### Task prompt
Look through the data below and extract, unchanged, the lines from the one that contains "Kannabia Seeds" to the one that contains "ВЫБЕРИТЕ ПАРАМЕТРЫ", both included.

..............................

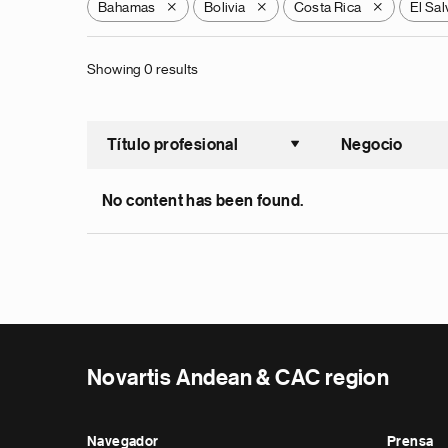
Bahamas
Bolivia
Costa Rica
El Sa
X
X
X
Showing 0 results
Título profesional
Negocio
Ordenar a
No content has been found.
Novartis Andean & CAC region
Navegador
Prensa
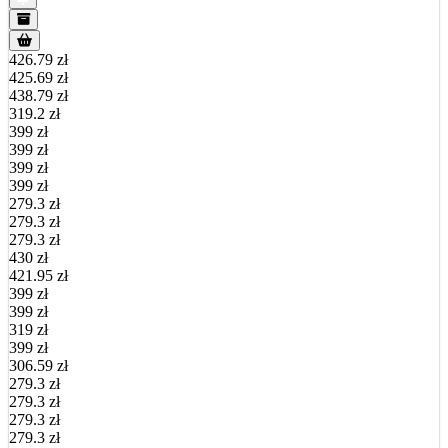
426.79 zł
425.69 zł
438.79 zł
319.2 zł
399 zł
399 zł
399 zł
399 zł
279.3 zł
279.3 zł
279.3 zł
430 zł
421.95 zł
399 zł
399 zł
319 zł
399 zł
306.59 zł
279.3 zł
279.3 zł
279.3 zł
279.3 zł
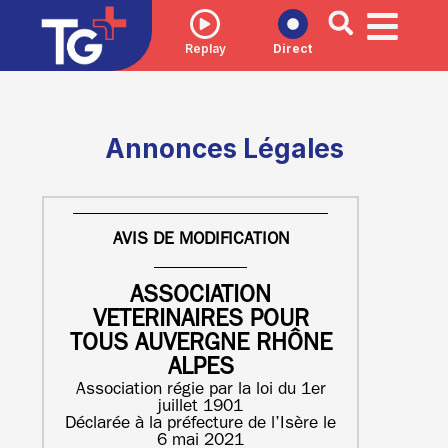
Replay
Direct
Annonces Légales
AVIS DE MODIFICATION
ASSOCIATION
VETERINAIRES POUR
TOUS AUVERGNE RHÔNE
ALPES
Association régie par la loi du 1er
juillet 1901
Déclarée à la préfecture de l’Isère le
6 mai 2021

..............................

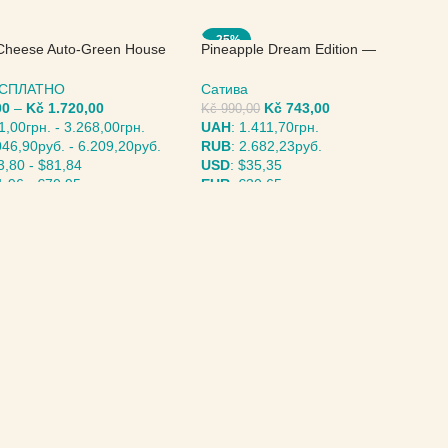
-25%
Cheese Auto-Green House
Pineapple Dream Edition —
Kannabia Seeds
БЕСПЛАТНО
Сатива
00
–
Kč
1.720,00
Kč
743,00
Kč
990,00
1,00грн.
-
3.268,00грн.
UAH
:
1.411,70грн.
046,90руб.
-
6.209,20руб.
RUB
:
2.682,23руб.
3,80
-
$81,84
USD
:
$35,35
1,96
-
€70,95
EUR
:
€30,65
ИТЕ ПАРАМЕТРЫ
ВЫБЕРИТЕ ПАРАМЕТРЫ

..............................

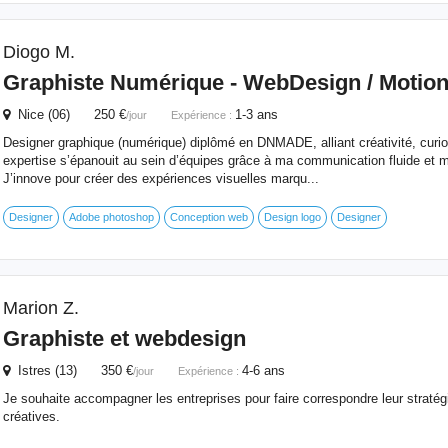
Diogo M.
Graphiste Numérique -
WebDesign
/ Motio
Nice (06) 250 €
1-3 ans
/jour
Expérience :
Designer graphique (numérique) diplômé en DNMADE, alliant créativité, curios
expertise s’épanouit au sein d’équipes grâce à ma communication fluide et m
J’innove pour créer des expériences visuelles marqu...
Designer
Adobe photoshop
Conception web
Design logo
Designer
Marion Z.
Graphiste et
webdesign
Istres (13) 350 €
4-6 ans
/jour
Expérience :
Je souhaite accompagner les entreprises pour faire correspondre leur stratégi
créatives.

..............................

### Exercise output
Kannabia Seeds
БЕСПЛАТНО
Сатива
00
–
Kč
1.720,00
Kč
743,00
Kč
990,00
1,00грн.
-
3.268,00грн.
UAH
:
1.411,70грн.
046,90руб.
-
6.209,20руб.
RUB
:
2.682,23руб.
3,80
-
$81,84
USD
:
$35,35
1,96
-
€70,95
EUR
:
€30,65
ИТЕ ПАРАМЕТРЫ
ВЫБЕРИТЕ ПАРАМЕТРЫ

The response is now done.